On IOC's radar are firms like Niko Resources of Canada, Cairn Energy Plc, Tullow Oil and Premier Oil (all of UK) among others.
"A proposal for setting up an E&P subsidiary is listed for approval at the company's board meeting on April 28," sources said.
After the board approval, IOC, which commands 60 per cent of the petrol retail market in India and owns half of the 115 million tonnes refining capacity in the country, will go scouting for an E&P firm that will help it become a fully integrated company.
IOC aspires to acquire oil and gas fields through the subsidiary to cut dependence on imports to meet its crude oil requirement.
Sources said the move comes in the wake of government turning down the request for splitting the country's flagship overseas investment firm ONGC Videsh Ltd for accommodating IOC and gas firm GAIL India Ltd as partners.
"A subsidiary will not clash with government decision as OVL will continue to be the flagship acquisition vehicle in government-to-government deal while IOC's E&P division will venture into taking over private firm stakes," they said.
IOC is looking for a medium-sized foreign firm with expertise in oil and gas exploration and production. "The company wants the best of professionals to stand tall against OVL, the subsidiary of Oil and Natural Gas Corp," sources said.
Government had, last fiscal, also ruled out creating another OVL type firm with GAIL, IOC, Bharat Petroleum Corp Ltd and Oil India Ltd as promoters saying it didn't want two Indian companies to compete with each other for the same property.

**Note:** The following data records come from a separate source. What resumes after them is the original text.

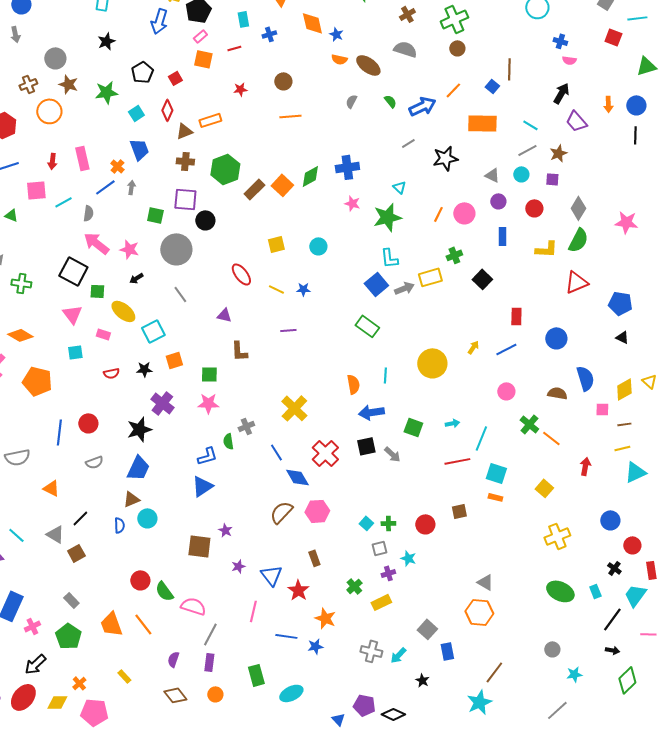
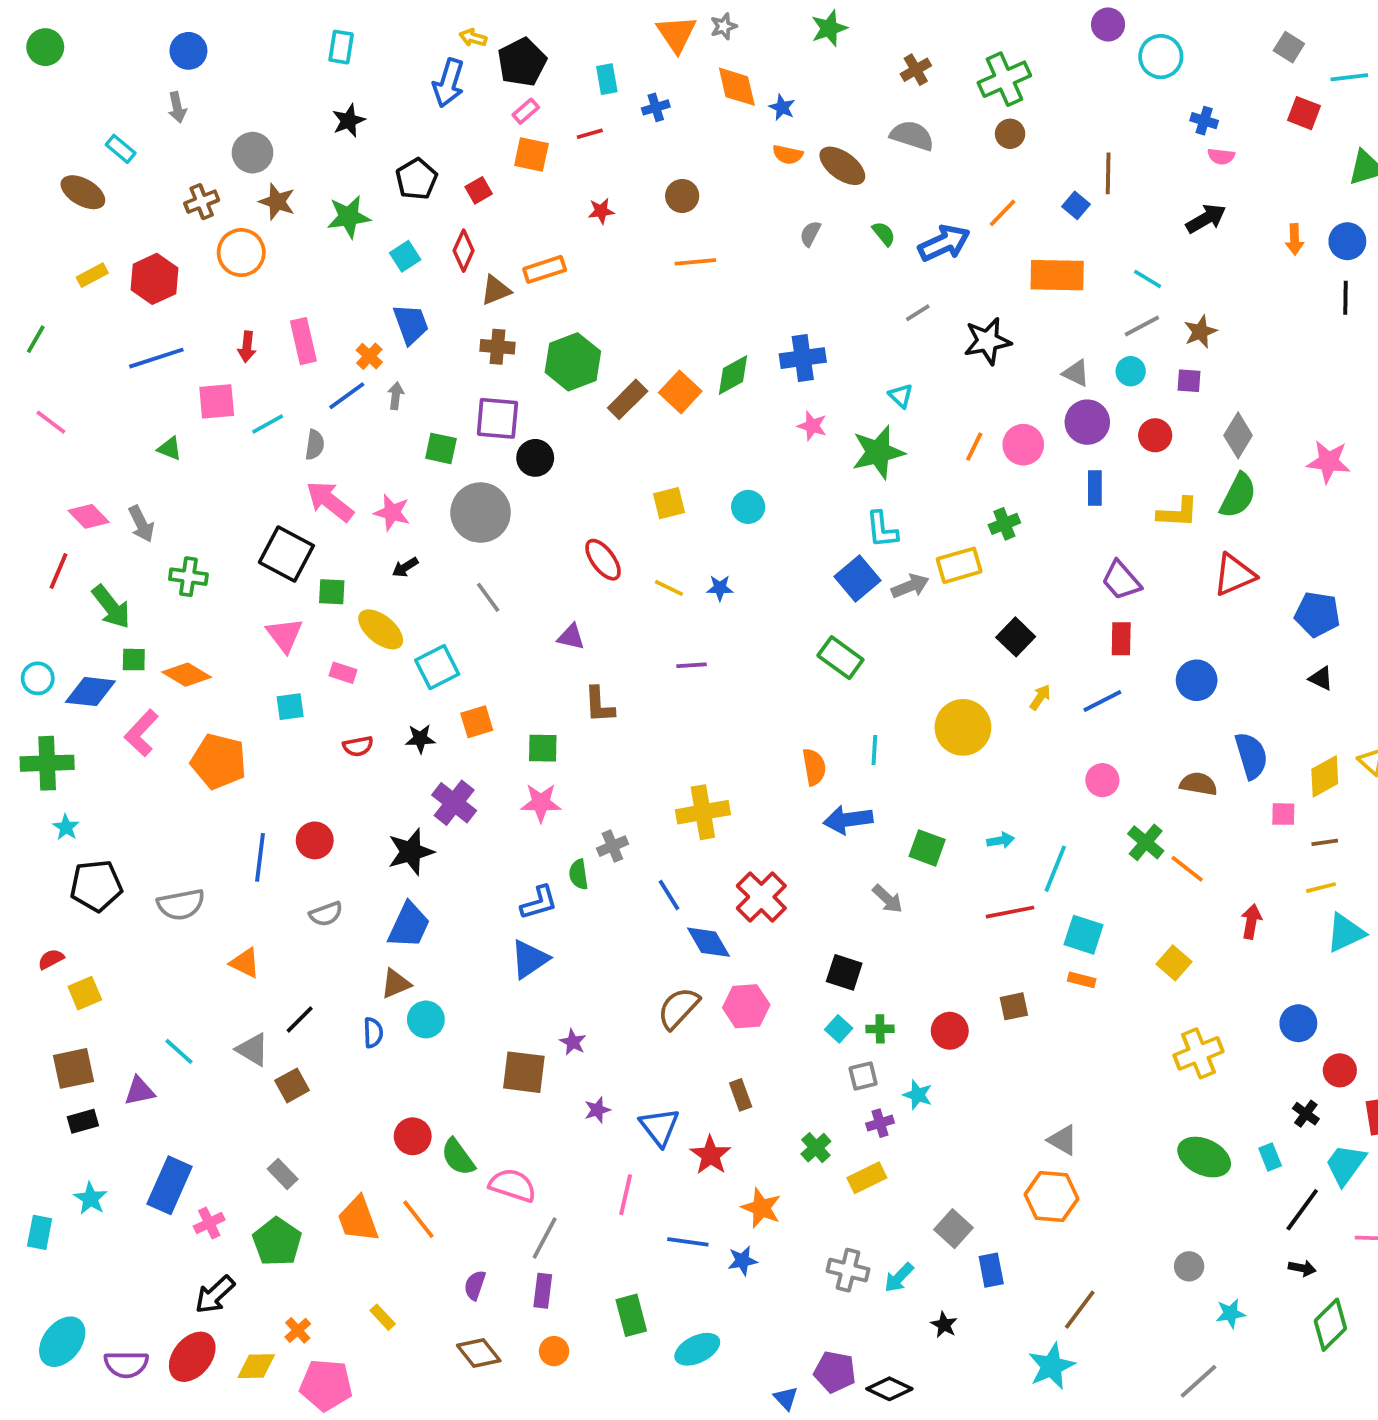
black arrow: (561, 93) -> (1206, 219), turned 30
purple trapezoid: (576, 121) -> (1121, 580), moved
purple circle: (498, 201) -> (1087, 422), size x1.5
black square: (482, 279) -> (1016, 637), moved
yellow cross: (294, 408) -> (703, 812), turned 36
black square: (366, 446) -> (844, 972), moved, turned 30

It had asked IOC, GAIL and OIL to go with OVL as partners in future acquisitions of oil and gas fields abroad. While OVL was to have 40 per cent of equity oil abroad, GAIL and IOC were designated to take 25 per cent apiece and OIL the remaining 10 per cent.
IOC and GAIL had sought either sharing in the equity and participation in the OVL board or being allowed to set up their own overseas subsidiaries to fulfill their ambition of owning fields in oil-rich nations.
With domestic crude oil production of 33 million tonnes meeting only 30 per cent of the requirement, India is acquiring oil and gas fields abroad to attain energy security.
Sources said if India were to bridge the existing demand gap through equity oil alone, it would be required to attain production levels of nearly three million barrels per day from overseas acreages. This can be compared with 60,000 barrels per day currently available, which with the existing assets of OVL, may reach 240,000 barrels per day by 2010.